___ RECORDS FOR THIS TASK

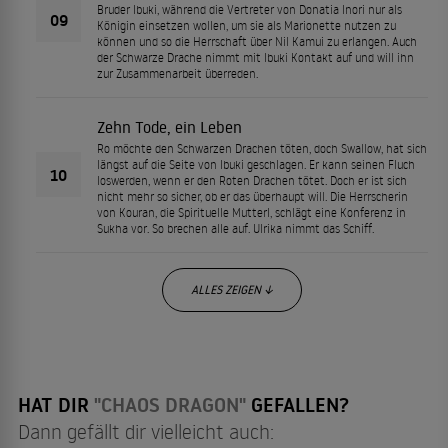
Bruder Ibuki, während die Vertreter von Donatia Inori nur als
09
Königin einsetzen wollen, um sie als Marionette nutzen zu
können und so die Herrschaft über Nil Kamui zu erlangen. Auch
der Schwarze Drache nimmt mit Ibuki Kontakt auf und will ihn
zur Zusammenarbeit überreden.
Zehn Tode, ein Leben
Ro möchte den Schwarzen Drachen töten, doch Swallow, hat sich
längst auf die Seite von Ibuki geschlagen. Er kann seinen Fluch
10
loswerden, wenn er den Roten Drachen tötet. Doch er ist sich
nicht mehr so sicher, ob er das überhaupt will. Die Herrscherin
von Kouran, die Spirituelle Mutterl, schlägt eine Konferenz in
Sukha vor. So brechen alle auf. Ulrika nimmt das Schiff.
ALLES ZEIGEN ↓
HAT DIR
"CHAOS DRAGON"
GEFALLEN?
Dann gefällt dir vielleicht auch:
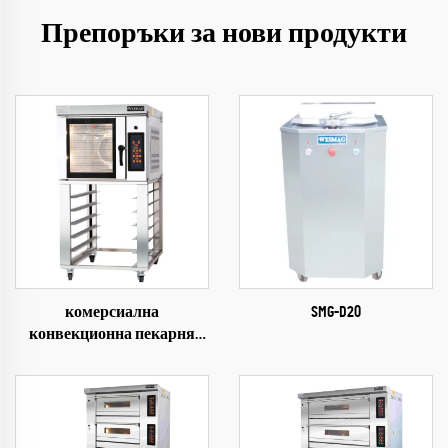
Препоръки за нови продукти
комерсиална
SMG-D20
конвекционна пекарня
SMD-705+12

______

YOUR TASK:
Return, exactly as they stand, all of the lines above, but not the pictures.

SOLUTION TO THE PROBLEM:
Bruder Ibuki, während die Vertreter von Donatia Inori nur als
09
Königin einsetzen wollen, um sie als Marionette nutzen zu
können und so die Herrschaft über Nil Kamui zu erlangen. Auch
der Schwarze Drache nimmt mit Ibuki Kontakt auf und will ihn
zur Zusammenarbeit überreden.
Zehn Tode, ein Leben
Ro möchte den Schwarzen Drachen töten, doch Swallow, hat sich
längst auf die Seite von Ibuki geschlagen. Er kann seinen Fluch
10
loswerden, wenn er den Roten Drachen tötet. Doch er ist sich
nicht mehr so sicher, ob er das überhaupt will. Die Herrscherin
von Kouran, die Spirituelle Mutterl, schlägt eine Konferenz in
Sukha vor. So brechen alle auf. Ulrika nimmt das Schiff.
ALLES ZEIGEN ↓
HAT DIR
"CHAOS DRAGON"
GEFALLEN?
Dann gefällt dir vielleicht auch:
Препоръки за нови продукти
комерсиална
SMG-D20
конвекционна пекарня
SMD-705+12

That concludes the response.